*What the task asks*. In the listing below, the answer starts at the line that has "Refuser (384, 1498)" and stops after the line that has "[button] (519, 1181)"; please repeat that part exactly and nothing more.

(Records for processing)

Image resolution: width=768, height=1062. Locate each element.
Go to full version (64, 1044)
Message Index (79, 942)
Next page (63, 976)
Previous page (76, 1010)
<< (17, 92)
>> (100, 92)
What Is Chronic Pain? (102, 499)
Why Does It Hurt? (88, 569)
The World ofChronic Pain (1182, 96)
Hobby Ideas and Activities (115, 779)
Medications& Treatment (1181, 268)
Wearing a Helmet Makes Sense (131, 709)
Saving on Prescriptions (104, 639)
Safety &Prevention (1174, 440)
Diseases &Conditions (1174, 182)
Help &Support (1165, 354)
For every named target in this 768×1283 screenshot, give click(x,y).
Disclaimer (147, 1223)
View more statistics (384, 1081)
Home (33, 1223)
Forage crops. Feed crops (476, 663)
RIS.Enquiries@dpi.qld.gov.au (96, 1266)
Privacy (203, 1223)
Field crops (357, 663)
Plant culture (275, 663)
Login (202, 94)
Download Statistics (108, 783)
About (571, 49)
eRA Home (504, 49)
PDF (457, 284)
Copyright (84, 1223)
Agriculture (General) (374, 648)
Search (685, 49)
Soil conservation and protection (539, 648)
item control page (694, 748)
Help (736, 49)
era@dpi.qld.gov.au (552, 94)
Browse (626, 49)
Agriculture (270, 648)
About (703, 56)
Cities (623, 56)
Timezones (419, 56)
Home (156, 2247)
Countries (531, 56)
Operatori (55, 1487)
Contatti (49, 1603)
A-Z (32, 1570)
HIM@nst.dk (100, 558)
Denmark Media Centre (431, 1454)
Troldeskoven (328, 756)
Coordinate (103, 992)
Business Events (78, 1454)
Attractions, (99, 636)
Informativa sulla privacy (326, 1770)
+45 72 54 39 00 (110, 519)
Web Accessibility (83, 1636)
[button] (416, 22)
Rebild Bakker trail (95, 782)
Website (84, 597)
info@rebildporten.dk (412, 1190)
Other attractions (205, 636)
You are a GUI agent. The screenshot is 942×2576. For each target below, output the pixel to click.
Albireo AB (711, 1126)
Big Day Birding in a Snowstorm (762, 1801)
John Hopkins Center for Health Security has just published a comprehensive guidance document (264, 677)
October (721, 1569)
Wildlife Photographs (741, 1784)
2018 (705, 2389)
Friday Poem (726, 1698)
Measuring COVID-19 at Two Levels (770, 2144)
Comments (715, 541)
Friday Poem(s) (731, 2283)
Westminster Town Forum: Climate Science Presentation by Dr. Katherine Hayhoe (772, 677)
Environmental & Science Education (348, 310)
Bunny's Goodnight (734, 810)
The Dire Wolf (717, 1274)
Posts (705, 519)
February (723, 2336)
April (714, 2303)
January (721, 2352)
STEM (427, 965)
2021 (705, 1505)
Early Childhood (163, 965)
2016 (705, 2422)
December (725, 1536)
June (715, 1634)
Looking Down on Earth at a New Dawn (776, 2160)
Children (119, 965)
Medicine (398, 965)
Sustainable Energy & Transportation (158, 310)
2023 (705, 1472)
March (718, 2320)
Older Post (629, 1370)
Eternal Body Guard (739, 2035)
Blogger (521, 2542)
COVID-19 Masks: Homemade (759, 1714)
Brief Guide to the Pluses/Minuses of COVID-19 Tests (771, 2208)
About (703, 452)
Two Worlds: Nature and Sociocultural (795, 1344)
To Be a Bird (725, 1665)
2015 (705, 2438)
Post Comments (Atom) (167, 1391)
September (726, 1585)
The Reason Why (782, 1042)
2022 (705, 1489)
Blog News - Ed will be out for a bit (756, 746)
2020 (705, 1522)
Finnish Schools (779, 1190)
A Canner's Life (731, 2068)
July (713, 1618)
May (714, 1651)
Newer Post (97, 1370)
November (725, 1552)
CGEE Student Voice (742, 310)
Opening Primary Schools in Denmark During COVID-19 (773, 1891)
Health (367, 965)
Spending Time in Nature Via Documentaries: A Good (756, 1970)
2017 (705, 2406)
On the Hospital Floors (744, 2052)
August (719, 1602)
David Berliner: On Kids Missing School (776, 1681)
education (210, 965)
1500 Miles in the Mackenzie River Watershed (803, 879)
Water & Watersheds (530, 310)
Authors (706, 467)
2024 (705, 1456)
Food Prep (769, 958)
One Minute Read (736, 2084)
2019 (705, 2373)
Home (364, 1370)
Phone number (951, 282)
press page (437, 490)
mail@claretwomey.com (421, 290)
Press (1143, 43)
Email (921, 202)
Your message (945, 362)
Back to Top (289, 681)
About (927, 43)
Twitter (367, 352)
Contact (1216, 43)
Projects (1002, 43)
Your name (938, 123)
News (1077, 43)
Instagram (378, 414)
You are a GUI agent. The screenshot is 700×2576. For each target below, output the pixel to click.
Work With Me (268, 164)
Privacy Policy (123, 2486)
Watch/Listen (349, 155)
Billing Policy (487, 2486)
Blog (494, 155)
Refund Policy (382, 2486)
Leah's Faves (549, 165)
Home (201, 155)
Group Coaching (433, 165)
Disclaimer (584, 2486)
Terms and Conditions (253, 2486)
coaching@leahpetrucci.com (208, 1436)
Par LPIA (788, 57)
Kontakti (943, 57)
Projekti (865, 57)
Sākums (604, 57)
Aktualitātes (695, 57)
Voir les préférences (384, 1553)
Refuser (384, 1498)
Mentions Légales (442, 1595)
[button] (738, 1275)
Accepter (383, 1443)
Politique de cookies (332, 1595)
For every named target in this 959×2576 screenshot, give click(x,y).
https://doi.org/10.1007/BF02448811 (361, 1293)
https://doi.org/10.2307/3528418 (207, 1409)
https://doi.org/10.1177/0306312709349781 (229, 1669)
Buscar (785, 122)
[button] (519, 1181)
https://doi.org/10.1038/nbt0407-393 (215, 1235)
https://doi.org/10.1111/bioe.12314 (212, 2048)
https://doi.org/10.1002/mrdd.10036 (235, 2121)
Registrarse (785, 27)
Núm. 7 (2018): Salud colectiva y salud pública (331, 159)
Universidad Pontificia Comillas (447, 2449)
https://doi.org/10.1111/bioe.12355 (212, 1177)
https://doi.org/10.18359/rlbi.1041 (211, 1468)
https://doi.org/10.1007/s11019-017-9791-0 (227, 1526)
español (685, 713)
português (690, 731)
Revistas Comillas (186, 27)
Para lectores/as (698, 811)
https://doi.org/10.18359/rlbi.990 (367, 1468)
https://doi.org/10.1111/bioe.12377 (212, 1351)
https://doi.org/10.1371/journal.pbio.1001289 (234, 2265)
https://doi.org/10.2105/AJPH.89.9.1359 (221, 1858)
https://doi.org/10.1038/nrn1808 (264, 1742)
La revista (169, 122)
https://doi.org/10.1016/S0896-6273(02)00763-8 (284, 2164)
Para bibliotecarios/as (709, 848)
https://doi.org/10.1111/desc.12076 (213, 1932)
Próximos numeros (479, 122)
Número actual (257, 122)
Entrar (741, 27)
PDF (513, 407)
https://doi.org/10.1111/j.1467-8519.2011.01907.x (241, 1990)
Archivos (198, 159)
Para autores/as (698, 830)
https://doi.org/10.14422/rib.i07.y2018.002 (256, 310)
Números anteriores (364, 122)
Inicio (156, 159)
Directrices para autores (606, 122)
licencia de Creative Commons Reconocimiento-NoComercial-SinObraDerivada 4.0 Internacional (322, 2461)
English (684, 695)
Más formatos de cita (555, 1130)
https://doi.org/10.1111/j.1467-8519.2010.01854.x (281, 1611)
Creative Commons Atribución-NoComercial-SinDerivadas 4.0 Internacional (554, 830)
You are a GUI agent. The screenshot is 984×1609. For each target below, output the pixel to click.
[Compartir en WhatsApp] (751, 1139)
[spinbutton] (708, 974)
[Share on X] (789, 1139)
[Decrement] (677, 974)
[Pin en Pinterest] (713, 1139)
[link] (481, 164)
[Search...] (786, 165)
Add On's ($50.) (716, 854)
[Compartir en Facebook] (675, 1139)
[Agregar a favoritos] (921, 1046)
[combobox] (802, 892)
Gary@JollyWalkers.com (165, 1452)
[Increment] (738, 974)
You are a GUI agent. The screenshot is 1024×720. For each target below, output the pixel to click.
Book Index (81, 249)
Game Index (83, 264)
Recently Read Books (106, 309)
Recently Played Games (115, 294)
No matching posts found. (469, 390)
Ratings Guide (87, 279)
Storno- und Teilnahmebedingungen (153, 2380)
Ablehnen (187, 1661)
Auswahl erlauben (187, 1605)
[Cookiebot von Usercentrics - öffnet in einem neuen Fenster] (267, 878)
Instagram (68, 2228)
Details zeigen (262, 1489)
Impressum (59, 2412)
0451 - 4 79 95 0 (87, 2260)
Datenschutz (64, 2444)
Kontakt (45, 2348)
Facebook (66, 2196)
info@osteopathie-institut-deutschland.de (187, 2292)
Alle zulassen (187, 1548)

(End Records for processing)

*Answer to the problem*.
Refuser (384, 1498)
Mentions Légales (442, 1595)
[button] (738, 1275)
Accepter (383, 1443)
Politique de cookies (332, 1595)
For every named target in this 959×2576 screenshot, give click(x,y).
https://doi.org/10.1007/BF02448811 (361, 1293)
https://doi.org/10.2307/3528418 (207, 1409)
https://doi.org/10.1177/0306312709349781 (229, 1669)
Buscar (785, 122)
[button] (519, 1181)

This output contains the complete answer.